> **Work order**:
Copy out, from the data below, each line in which the word "Ayinger" occurs.

____ Material for the task

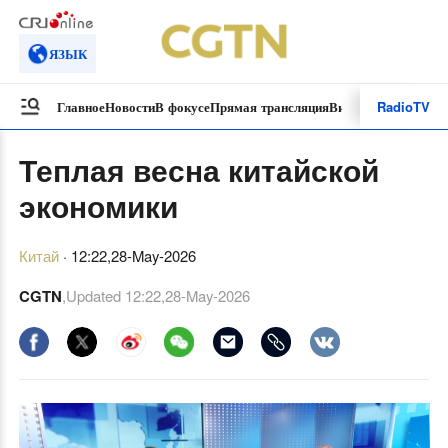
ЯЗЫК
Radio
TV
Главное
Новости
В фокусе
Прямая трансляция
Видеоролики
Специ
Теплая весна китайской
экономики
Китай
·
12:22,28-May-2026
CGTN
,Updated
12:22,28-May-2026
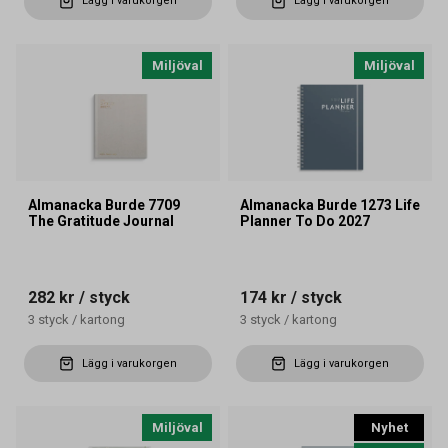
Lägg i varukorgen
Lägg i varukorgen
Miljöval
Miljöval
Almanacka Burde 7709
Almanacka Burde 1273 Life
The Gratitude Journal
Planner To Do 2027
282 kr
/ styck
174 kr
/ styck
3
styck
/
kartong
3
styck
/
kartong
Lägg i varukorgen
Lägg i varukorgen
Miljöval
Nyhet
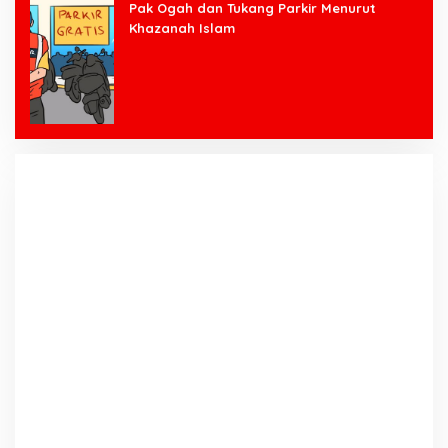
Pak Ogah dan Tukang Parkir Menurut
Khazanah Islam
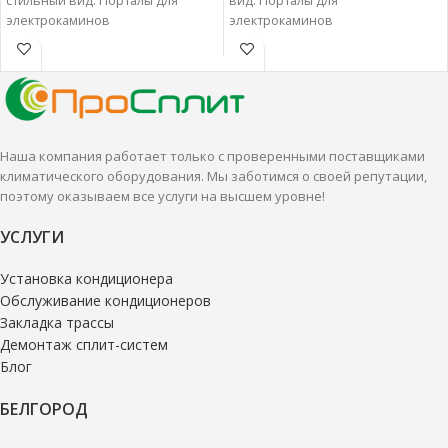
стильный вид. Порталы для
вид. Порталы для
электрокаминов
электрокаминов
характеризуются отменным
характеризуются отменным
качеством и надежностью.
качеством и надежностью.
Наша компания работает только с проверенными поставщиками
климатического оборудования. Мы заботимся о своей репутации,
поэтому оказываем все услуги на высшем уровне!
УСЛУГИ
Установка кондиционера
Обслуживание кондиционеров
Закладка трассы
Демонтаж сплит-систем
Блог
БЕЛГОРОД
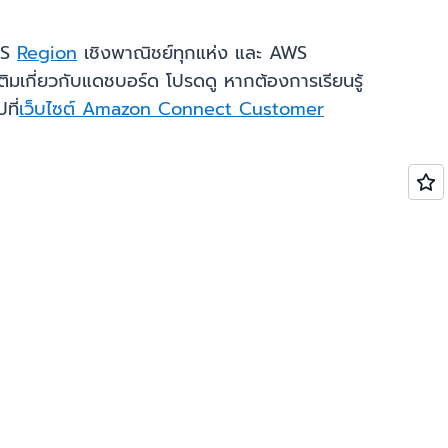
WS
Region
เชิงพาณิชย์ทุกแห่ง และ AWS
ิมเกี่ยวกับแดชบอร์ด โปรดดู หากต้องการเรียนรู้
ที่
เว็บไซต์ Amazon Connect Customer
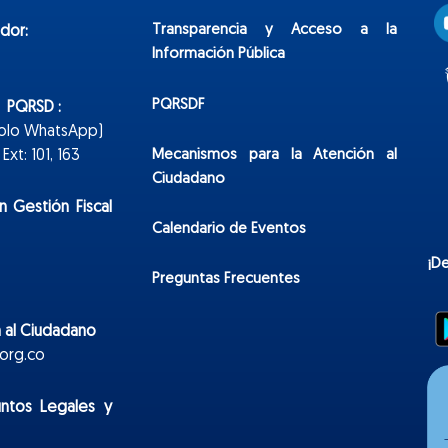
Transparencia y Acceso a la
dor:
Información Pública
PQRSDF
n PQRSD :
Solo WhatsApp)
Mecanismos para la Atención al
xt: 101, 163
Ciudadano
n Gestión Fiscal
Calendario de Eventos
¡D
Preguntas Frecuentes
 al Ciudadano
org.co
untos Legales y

________
____ Material for the task

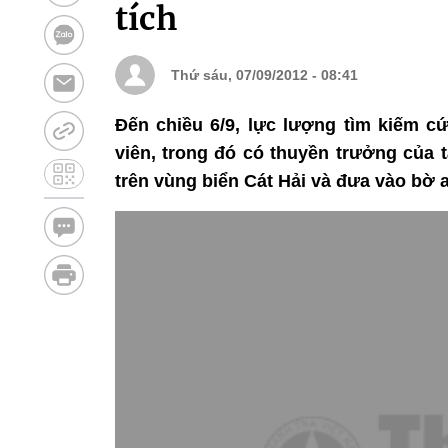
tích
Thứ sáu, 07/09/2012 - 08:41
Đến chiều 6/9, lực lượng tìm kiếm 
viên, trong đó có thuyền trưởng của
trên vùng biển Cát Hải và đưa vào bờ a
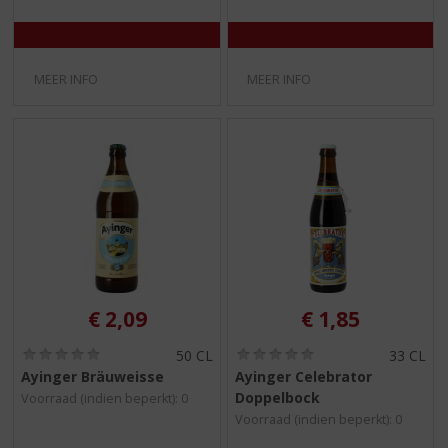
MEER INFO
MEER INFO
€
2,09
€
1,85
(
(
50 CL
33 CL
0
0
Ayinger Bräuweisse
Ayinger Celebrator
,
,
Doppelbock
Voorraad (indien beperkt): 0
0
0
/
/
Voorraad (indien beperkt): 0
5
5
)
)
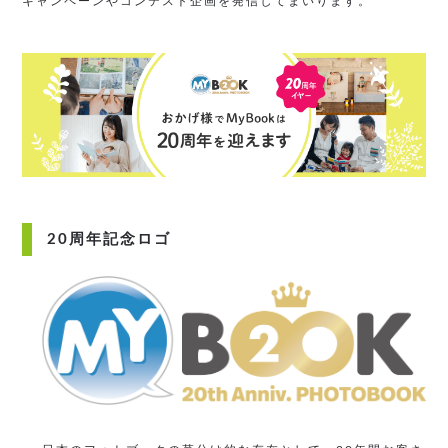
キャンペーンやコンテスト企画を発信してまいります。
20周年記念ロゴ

________

> **Task solution**:
Ayinger Bräuweisse
Ayinger Celebrator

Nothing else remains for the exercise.